Polisi Oslo mengungkapkan bahwa Høiby, berusia 29 tahun, menghadapi total 38 dakwaan. Selain empat tuduhan pemerkosaan, ada juga tuduhan kekerasan dalam rumah tangga serta perekaman ilegal terhadap sejumlah wanita tanpa izin mereka. Jika terbukti bersalah, Høiby berpotensi menjalani hukuman penjara hingga 16 tahun.
Detail Kasus dan Status Tahanan
Untuk kasus penyerangan yang baru, pihak kepolisian mengajukan permohonan penahanan selama empat minggu untuk mencegah kemungkinan pengulangan tindak kejahatan. Pengadilan distrik Oslo pun mengabulkan permohonan tersebut sehingga Høiby dapat ditahan sampai tanggal 2 Maret, kecuali ada keputusan lain dari pengadilan. Marius Borg Høiby membantah tuduhan paling serius yang diajukan kepadanya.
Keterkaitan dengan Keluarga Kerajaan
Kasus ini semakin menimbulkan kontroversi karena nama ibunya, Putri Mahkota Mette-Marit, muncul lebih dari seribu kali dalam berkas terbaru kasus Jeffrey Epstein yang dirilis oleh Departemen Kehakiman Amerika Serikat. Mette-Marit, yang berusia 52 tahun, merupakan istri dari Pangeran Mahkota Haakon dan akan menjadi Ratu Norwegia di masa depan.
Meskipun Høiby adalah warga negara biasa dan bukan anggota resmi keluarga kerajaan karena merupakan anak Mette-Marit dari hubungan sebelumnya, statusnya tetap membawa dampak terhadap citra monarki. Seorang sejarawan dan koresponden kerajaan Norwegia, Ole-Jørgen Schulsrud-Hansen, menyatakan bahwa peran Mette-Marit sebagai Putri Mahkota membuat segala tindakannya, baik secara pribadi maupun resmi, selalu berdampak pada Norwegia.
Dampak Politik dan Publik
Pada Selasa, parlemen Norwegia dijadwalkan mengadakan pemungutan suara terkait kelanjutan keberadaan monarki yang dilakukan setiap empat tahun. Meskipun usaha untuk menghapus monarki diperkirakan tidak akan berhasil, dukungan terhadap gerakan tersebut menunjukkan peningkatan.

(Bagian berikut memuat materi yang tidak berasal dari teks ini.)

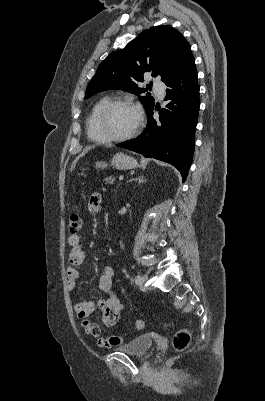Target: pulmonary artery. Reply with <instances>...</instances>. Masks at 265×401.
Segmentation results:
<instances>
[{
	"mask_svg": "<svg viewBox=\"0 0 265 401\" xmlns=\"http://www.w3.org/2000/svg\"><path fill=\"white\" fill-rule=\"evenodd\" d=\"M152 87L154 90H161L163 87V84L161 81H154L152 84ZM158 97L162 98L163 97V92L162 91H158Z\"/></svg>",
	"mask_w": 265,
	"mask_h": 401,
	"instance_id": "1",
	"label": "pulmonary artery"
}]
</instances>
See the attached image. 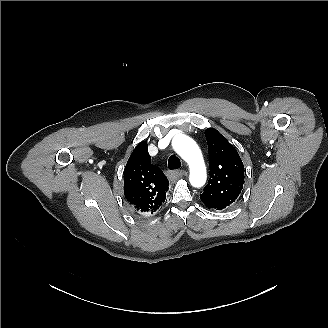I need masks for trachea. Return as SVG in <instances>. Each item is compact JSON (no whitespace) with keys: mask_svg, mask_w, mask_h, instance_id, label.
<instances>
[{"mask_svg":"<svg viewBox=\"0 0 328 328\" xmlns=\"http://www.w3.org/2000/svg\"><path fill=\"white\" fill-rule=\"evenodd\" d=\"M180 167H181L180 159L175 155L170 156L168 159V168L170 170H176L179 169Z\"/></svg>","mask_w":328,"mask_h":328,"instance_id":"1","label":"trachea"}]
</instances>
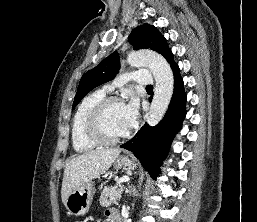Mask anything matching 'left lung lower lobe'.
Segmentation results:
<instances>
[{"instance_id": "obj_1", "label": "left lung lower lobe", "mask_w": 257, "mask_h": 222, "mask_svg": "<svg viewBox=\"0 0 257 222\" xmlns=\"http://www.w3.org/2000/svg\"><path fill=\"white\" fill-rule=\"evenodd\" d=\"M170 66L174 72V92L163 120L154 127L145 124L131 140L120 146L131 151L154 179L158 176L159 166L168 153L174 135L181 129L186 115L183 79L174 61Z\"/></svg>"}]
</instances>
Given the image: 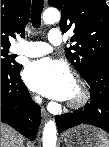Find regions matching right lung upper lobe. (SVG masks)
Wrapping results in <instances>:
<instances>
[{"mask_svg": "<svg viewBox=\"0 0 109 147\" xmlns=\"http://www.w3.org/2000/svg\"><path fill=\"white\" fill-rule=\"evenodd\" d=\"M30 4V0H1V48L9 49V36H15L14 32H25Z\"/></svg>", "mask_w": 109, "mask_h": 147, "instance_id": "right-lung-upper-lobe-1", "label": "right lung upper lobe"}]
</instances>
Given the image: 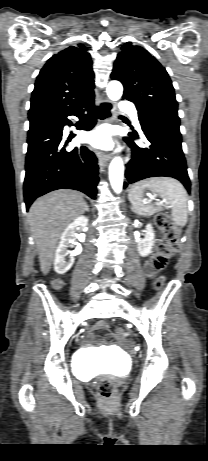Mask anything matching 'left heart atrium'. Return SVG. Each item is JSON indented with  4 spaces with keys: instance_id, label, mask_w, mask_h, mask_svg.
Segmentation results:
<instances>
[{
    "instance_id": "obj_1",
    "label": "left heart atrium",
    "mask_w": 208,
    "mask_h": 461,
    "mask_svg": "<svg viewBox=\"0 0 208 461\" xmlns=\"http://www.w3.org/2000/svg\"><path fill=\"white\" fill-rule=\"evenodd\" d=\"M88 141L95 147L108 148L112 141L110 133L106 128H100L89 136Z\"/></svg>"
}]
</instances>
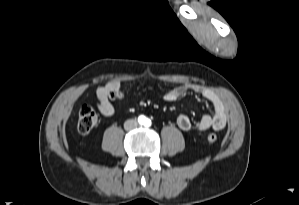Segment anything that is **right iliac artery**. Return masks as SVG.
<instances>
[{
  "label": "right iliac artery",
  "instance_id": "1",
  "mask_svg": "<svg viewBox=\"0 0 299 205\" xmlns=\"http://www.w3.org/2000/svg\"><path fill=\"white\" fill-rule=\"evenodd\" d=\"M138 121L140 123H143L145 121V117L144 116H140L139 119H138Z\"/></svg>",
  "mask_w": 299,
  "mask_h": 205
}]
</instances>
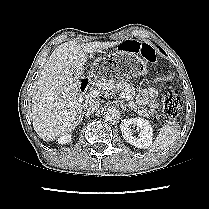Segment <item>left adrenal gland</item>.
Masks as SVG:
<instances>
[{
	"label": "left adrenal gland",
	"instance_id": "left-adrenal-gland-1",
	"mask_svg": "<svg viewBox=\"0 0 209 209\" xmlns=\"http://www.w3.org/2000/svg\"><path fill=\"white\" fill-rule=\"evenodd\" d=\"M120 105L122 110H125L127 107V105H125L123 101H120Z\"/></svg>",
	"mask_w": 209,
	"mask_h": 209
}]
</instances>
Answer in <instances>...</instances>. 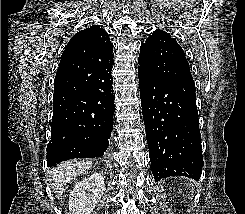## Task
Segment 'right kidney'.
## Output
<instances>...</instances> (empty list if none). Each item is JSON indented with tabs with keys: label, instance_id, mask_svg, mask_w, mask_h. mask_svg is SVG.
I'll list each match as a JSON object with an SVG mask.
<instances>
[{
	"label": "right kidney",
	"instance_id": "1",
	"mask_svg": "<svg viewBox=\"0 0 245 214\" xmlns=\"http://www.w3.org/2000/svg\"><path fill=\"white\" fill-rule=\"evenodd\" d=\"M104 177L99 173L78 182L69 196V214H91L104 191Z\"/></svg>",
	"mask_w": 245,
	"mask_h": 214
}]
</instances>
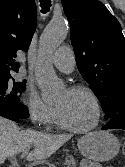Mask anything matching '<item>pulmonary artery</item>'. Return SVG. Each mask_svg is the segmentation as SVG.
Masks as SVG:
<instances>
[{
  "instance_id": "e3ab8cb5",
  "label": "pulmonary artery",
  "mask_w": 125,
  "mask_h": 167,
  "mask_svg": "<svg viewBox=\"0 0 125 167\" xmlns=\"http://www.w3.org/2000/svg\"><path fill=\"white\" fill-rule=\"evenodd\" d=\"M51 62L62 72H72L75 67V57L72 49L68 46H62L52 55Z\"/></svg>"
}]
</instances>
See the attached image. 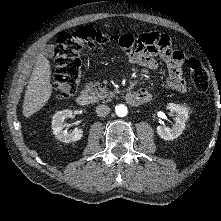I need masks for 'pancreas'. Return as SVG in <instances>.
I'll list each match as a JSON object with an SVG mask.
<instances>
[{
    "label": "pancreas",
    "instance_id": "1",
    "mask_svg": "<svg viewBox=\"0 0 221 221\" xmlns=\"http://www.w3.org/2000/svg\"><path fill=\"white\" fill-rule=\"evenodd\" d=\"M96 86H99L98 82L86 84L87 91L91 94L93 102H98L99 100L105 101V99L108 102L115 96V92L109 91L106 87L99 86L96 88Z\"/></svg>",
    "mask_w": 221,
    "mask_h": 221
}]
</instances>
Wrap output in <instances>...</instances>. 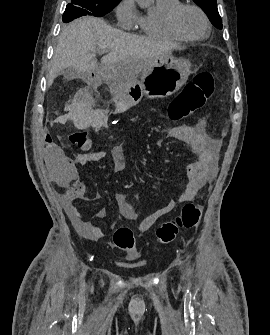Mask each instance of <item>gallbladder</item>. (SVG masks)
<instances>
[{"mask_svg":"<svg viewBox=\"0 0 270 335\" xmlns=\"http://www.w3.org/2000/svg\"><path fill=\"white\" fill-rule=\"evenodd\" d=\"M63 76H65V78H69V80H74V78H85V74H83V72H77L74 68H66L63 72Z\"/></svg>","mask_w":270,"mask_h":335,"instance_id":"obj_1","label":"gallbladder"}]
</instances>
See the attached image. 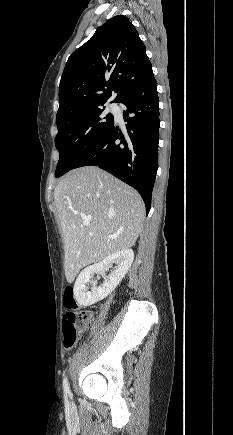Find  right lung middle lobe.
<instances>
[{
    "instance_id": "right-lung-middle-lobe-1",
    "label": "right lung middle lobe",
    "mask_w": 233,
    "mask_h": 435,
    "mask_svg": "<svg viewBox=\"0 0 233 435\" xmlns=\"http://www.w3.org/2000/svg\"><path fill=\"white\" fill-rule=\"evenodd\" d=\"M97 107L82 114L56 121L58 134L55 145L59 151V161L55 176L60 177L75 166L105 136L114 122L111 113L104 114Z\"/></svg>"
}]
</instances>
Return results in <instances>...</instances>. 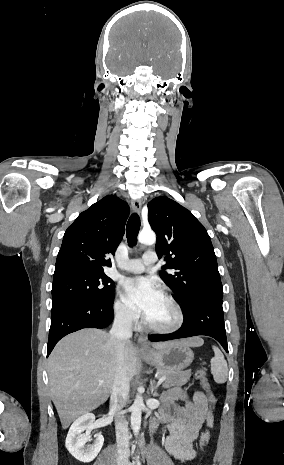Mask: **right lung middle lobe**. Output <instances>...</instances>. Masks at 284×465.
<instances>
[{
    "mask_svg": "<svg viewBox=\"0 0 284 465\" xmlns=\"http://www.w3.org/2000/svg\"><path fill=\"white\" fill-rule=\"evenodd\" d=\"M114 290L113 280L104 273H81L53 279L52 309L72 299H109Z\"/></svg>",
    "mask_w": 284,
    "mask_h": 465,
    "instance_id": "right-lung-middle-lobe-1",
    "label": "right lung middle lobe"
}]
</instances>
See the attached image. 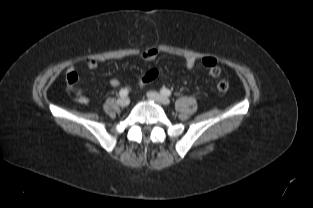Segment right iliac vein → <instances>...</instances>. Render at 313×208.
Masks as SVG:
<instances>
[{
    "label": "right iliac vein",
    "mask_w": 313,
    "mask_h": 208,
    "mask_svg": "<svg viewBox=\"0 0 313 208\" xmlns=\"http://www.w3.org/2000/svg\"><path fill=\"white\" fill-rule=\"evenodd\" d=\"M117 103L121 107H127L129 105V103H130V100L127 97H120L117 100Z\"/></svg>",
    "instance_id": "obj_1"
}]
</instances>
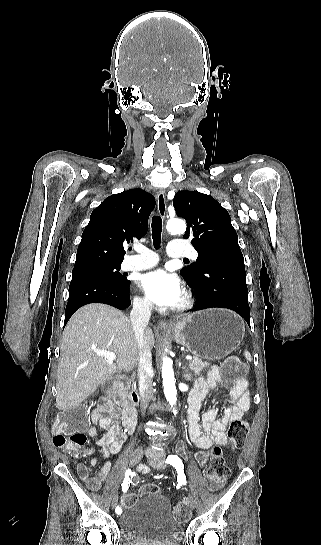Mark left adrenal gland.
Wrapping results in <instances>:
<instances>
[{
	"mask_svg": "<svg viewBox=\"0 0 321 545\" xmlns=\"http://www.w3.org/2000/svg\"><path fill=\"white\" fill-rule=\"evenodd\" d=\"M183 369H185V367H183ZM185 373H187V371H185ZM183 377H185L186 381H191V377L188 375V373L187 375H183Z\"/></svg>",
	"mask_w": 321,
	"mask_h": 545,
	"instance_id": "obj_1",
	"label": "left adrenal gland"
}]
</instances>
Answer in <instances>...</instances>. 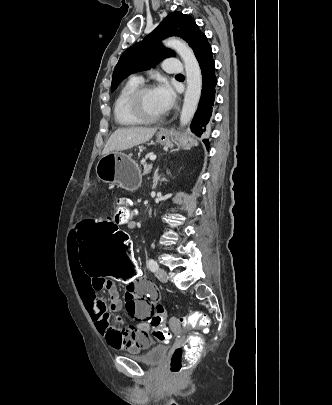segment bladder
<instances>
[{"mask_svg":"<svg viewBox=\"0 0 332 405\" xmlns=\"http://www.w3.org/2000/svg\"><path fill=\"white\" fill-rule=\"evenodd\" d=\"M168 348L165 345H158L153 347L147 352H137L132 349H127L128 355L132 356L136 360L142 362L145 365L155 366L160 364L166 357Z\"/></svg>","mask_w":332,"mask_h":405,"instance_id":"obj_1","label":"bladder"}]
</instances>
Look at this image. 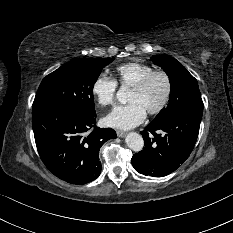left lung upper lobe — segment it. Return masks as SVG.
I'll return each mask as SVG.
<instances>
[{
  "label": "left lung upper lobe",
  "mask_w": 233,
  "mask_h": 233,
  "mask_svg": "<svg viewBox=\"0 0 233 233\" xmlns=\"http://www.w3.org/2000/svg\"><path fill=\"white\" fill-rule=\"evenodd\" d=\"M151 60L167 73L171 84L169 103L152 124H160L193 104L203 103L196 79L180 62L163 55H154Z\"/></svg>",
  "instance_id": "obj_1"
}]
</instances>
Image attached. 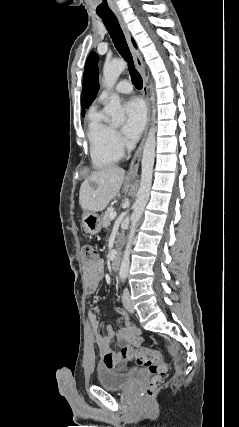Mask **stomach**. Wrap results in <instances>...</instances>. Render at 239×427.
I'll return each instance as SVG.
<instances>
[{
    "instance_id": "obj_1",
    "label": "stomach",
    "mask_w": 239,
    "mask_h": 427,
    "mask_svg": "<svg viewBox=\"0 0 239 427\" xmlns=\"http://www.w3.org/2000/svg\"><path fill=\"white\" fill-rule=\"evenodd\" d=\"M82 225L86 233L95 235L102 228V218L92 211H85L82 216Z\"/></svg>"
}]
</instances>
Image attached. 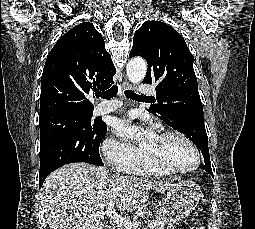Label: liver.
<instances>
[{
  "instance_id": "liver-1",
  "label": "liver",
  "mask_w": 255,
  "mask_h": 229,
  "mask_svg": "<svg viewBox=\"0 0 255 229\" xmlns=\"http://www.w3.org/2000/svg\"><path fill=\"white\" fill-rule=\"evenodd\" d=\"M168 188L167 183L110 176L105 167L79 162L52 172L41 188L40 199L50 229H105L97 212L107 210L109 203L132 213L147 201L150 190L163 194Z\"/></svg>"
}]
</instances>
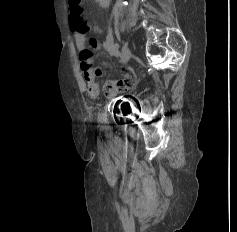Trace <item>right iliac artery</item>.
<instances>
[{
	"mask_svg": "<svg viewBox=\"0 0 237 232\" xmlns=\"http://www.w3.org/2000/svg\"><path fill=\"white\" fill-rule=\"evenodd\" d=\"M114 47L117 49L118 48V44H114Z\"/></svg>",
	"mask_w": 237,
	"mask_h": 232,
	"instance_id": "1",
	"label": "right iliac artery"
}]
</instances>
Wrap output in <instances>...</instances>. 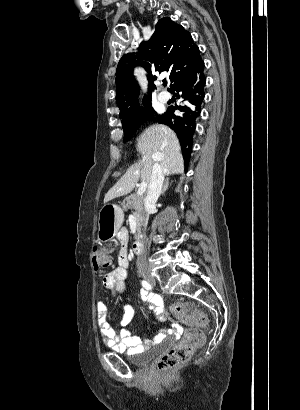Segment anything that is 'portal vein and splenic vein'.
<instances>
[{
  "label": "portal vein and splenic vein",
  "instance_id": "1",
  "mask_svg": "<svg viewBox=\"0 0 300 410\" xmlns=\"http://www.w3.org/2000/svg\"><path fill=\"white\" fill-rule=\"evenodd\" d=\"M147 189V183L142 182L138 188L137 195L141 196Z\"/></svg>",
  "mask_w": 300,
  "mask_h": 410
}]
</instances>
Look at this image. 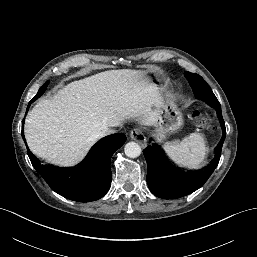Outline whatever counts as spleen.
<instances>
[{
    "instance_id": "spleen-1",
    "label": "spleen",
    "mask_w": 257,
    "mask_h": 257,
    "mask_svg": "<svg viewBox=\"0 0 257 257\" xmlns=\"http://www.w3.org/2000/svg\"><path fill=\"white\" fill-rule=\"evenodd\" d=\"M163 148L173 162L190 169L202 166L208 150L203 134L196 132L186 136L182 141L167 142Z\"/></svg>"
}]
</instances>
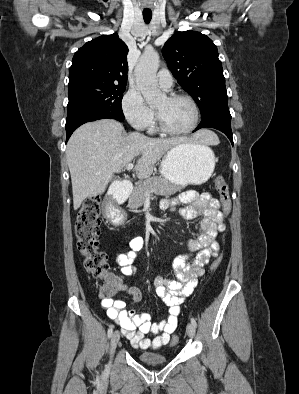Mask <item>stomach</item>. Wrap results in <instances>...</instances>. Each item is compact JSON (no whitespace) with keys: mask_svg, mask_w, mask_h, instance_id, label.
<instances>
[{"mask_svg":"<svg viewBox=\"0 0 299 394\" xmlns=\"http://www.w3.org/2000/svg\"><path fill=\"white\" fill-rule=\"evenodd\" d=\"M212 150L198 143H180L163 157L160 174L175 185H200L212 175L215 167Z\"/></svg>","mask_w":299,"mask_h":394,"instance_id":"0dacf381","label":"stomach"}]
</instances>
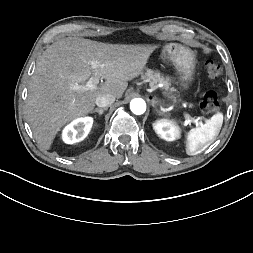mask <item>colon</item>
<instances>
[{
  "label": "colon",
  "mask_w": 253,
  "mask_h": 253,
  "mask_svg": "<svg viewBox=\"0 0 253 253\" xmlns=\"http://www.w3.org/2000/svg\"><path fill=\"white\" fill-rule=\"evenodd\" d=\"M205 70L207 76L211 79L218 78L222 73L221 65L213 60H208L205 63ZM200 108L205 113L215 112L218 108V98L216 92L211 90L207 91L200 101Z\"/></svg>",
  "instance_id": "obj_1"
}]
</instances>
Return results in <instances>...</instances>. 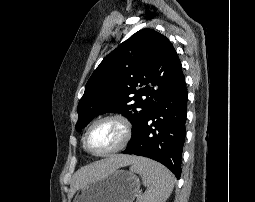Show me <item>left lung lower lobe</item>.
Instances as JSON below:
<instances>
[{"label":"left lung lower lobe","mask_w":255,"mask_h":202,"mask_svg":"<svg viewBox=\"0 0 255 202\" xmlns=\"http://www.w3.org/2000/svg\"><path fill=\"white\" fill-rule=\"evenodd\" d=\"M187 96L185 80L163 95L122 153L156 160L169 168L179 179L186 132Z\"/></svg>","instance_id":"0a47b994"}]
</instances>
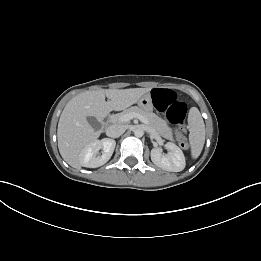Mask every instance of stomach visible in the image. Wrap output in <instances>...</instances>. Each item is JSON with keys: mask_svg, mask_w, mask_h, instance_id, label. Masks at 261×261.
Instances as JSON below:
<instances>
[{"mask_svg": "<svg viewBox=\"0 0 261 261\" xmlns=\"http://www.w3.org/2000/svg\"><path fill=\"white\" fill-rule=\"evenodd\" d=\"M137 103L138 106L144 111H152L153 109V102L149 93L143 95Z\"/></svg>", "mask_w": 261, "mask_h": 261, "instance_id": "0dacf381", "label": "stomach"}]
</instances>
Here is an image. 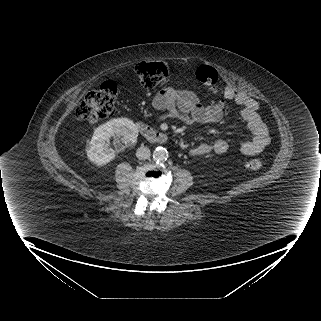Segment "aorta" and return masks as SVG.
<instances>
[{
  "label": "aorta",
  "mask_w": 321,
  "mask_h": 321,
  "mask_svg": "<svg viewBox=\"0 0 321 321\" xmlns=\"http://www.w3.org/2000/svg\"><path fill=\"white\" fill-rule=\"evenodd\" d=\"M153 158L157 161H165L168 158V151L164 147H156L153 151Z\"/></svg>",
  "instance_id": "1"
}]
</instances>
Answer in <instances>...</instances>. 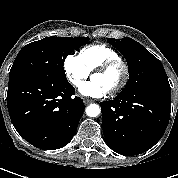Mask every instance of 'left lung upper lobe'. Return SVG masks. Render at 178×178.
Here are the masks:
<instances>
[{
  "mask_svg": "<svg viewBox=\"0 0 178 178\" xmlns=\"http://www.w3.org/2000/svg\"><path fill=\"white\" fill-rule=\"evenodd\" d=\"M108 43L117 48L128 63L129 80L121 92L152 86L171 89L161 62L145 47L131 38H108Z\"/></svg>",
  "mask_w": 178,
  "mask_h": 178,
  "instance_id": "5c2ea615",
  "label": "left lung upper lobe"
}]
</instances>
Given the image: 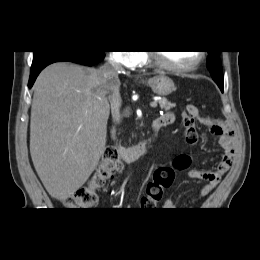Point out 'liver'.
<instances>
[{
    "instance_id": "obj_1",
    "label": "liver",
    "mask_w": 260,
    "mask_h": 260,
    "mask_svg": "<svg viewBox=\"0 0 260 260\" xmlns=\"http://www.w3.org/2000/svg\"><path fill=\"white\" fill-rule=\"evenodd\" d=\"M110 82L101 69L53 63L36 79L30 154L51 197L65 200L95 170L105 151Z\"/></svg>"
}]
</instances>
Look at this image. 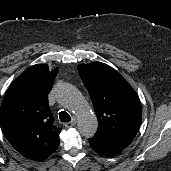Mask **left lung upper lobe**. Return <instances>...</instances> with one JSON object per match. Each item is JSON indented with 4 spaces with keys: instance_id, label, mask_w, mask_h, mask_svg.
<instances>
[{
    "instance_id": "5c2ea615",
    "label": "left lung upper lobe",
    "mask_w": 171,
    "mask_h": 171,
    "mask_svg": "<svg viewBox=\"0 0 171 171\" xmlns=\"http://www.w3.org/2000/svg\"><path fill=\"white\" fill-rule=\"evenodd\" d=\"M78 72L99 122L94 138L125 149L141 124L142 110L137 93L116 70L104 63L81 64Z\"/></svg>"
}]
</instances>
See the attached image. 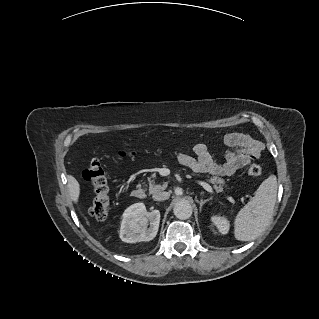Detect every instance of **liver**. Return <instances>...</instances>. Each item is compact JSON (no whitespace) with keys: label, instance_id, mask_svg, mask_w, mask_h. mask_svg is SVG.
<instances>
[{"label":"liver","instance_id":"1","mask_svg":"<svg viewBox=\"0 0 319 319\" xmlns=\"http://www.w3.org/2000/svg\"><path fill=\"white\" fill-rule=\"evenodd\" d=\"M68 186H69V191H70L71 197H72L73 201L77 204L78 199H79V195H80V185H79L78 181L73 176H69ZM85 219L87 220V223L89 224L88 219L86 217H85Z\"/></svg>","mask_w":319,"mask_h":319}]
</instances>
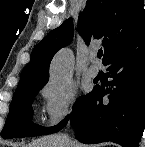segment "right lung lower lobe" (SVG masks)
Wrapping results in <instances>:
<instances>
[{
  "instance_id": "98d812e1",
  "label": "right lung lower lobe",
  "mask_w": 145,
  "mask_h": 147,
  "mask_svg": "<svg viewBox=\"0 0 145 147\" xmlns=\"http://www.w3.org/2000/svg\"><path fill=\"white\" fill-rule=\"evenodd\" d=\"M103 64L113 80L109 88L95 86L70 118L75 136L85 144L112 141L122 147H139L145 125V27Z\"/></svg>"
}]
</instances>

Ole-Jørgen Schulsrud-Hansen turut mempertanyakan peran penasihat dan instansi terkait dalam mengelola dampak krisis ini. Ia menilai kegaduhan ini menunjukkan kurangnya persiapan dan koordinasi dalam menghadapi isu-isu yang melibatkan anggota keluarga kerajaan.
Informasi Penting Mengenai Kasus Høiby
-
Marius Borg Høiby didakwa dengan:
- 4 tuduhan pemerkosaan
- Kekerasan dalam rumah tangga
- Perekaman ilegal terhadap wanita
- Penyerangan dan ancaman menggunakan pisau
- Pelanggaran perintah penahanan
- Høiby berusia 29 tahun dan akan menjalani persidangan selama tujuh minggu.
- Hukuman maksimal yang dihadapi adalah 16 tahun penjara.
- Ditahan oleh pengadilan Oslo sampai 2 Maret untuk mencegah pelanggaran berulang.
Kasus ini menjadi sorotan internasional mengingat keterlibatan anggota keluarga kerajaan dalam skandal hukum serius. Dampaknya tidak hanya pada aspek pribadi Marius Borg Høiby tetapi juga mengenai reputasi institusi monarki Norwegia di mata publik dan dunia. Pemerintah dan pihak hukum terus memproses kasus ini sesuai aturan yang berlaku demi terciptanya keadilan dan kepastian hukum.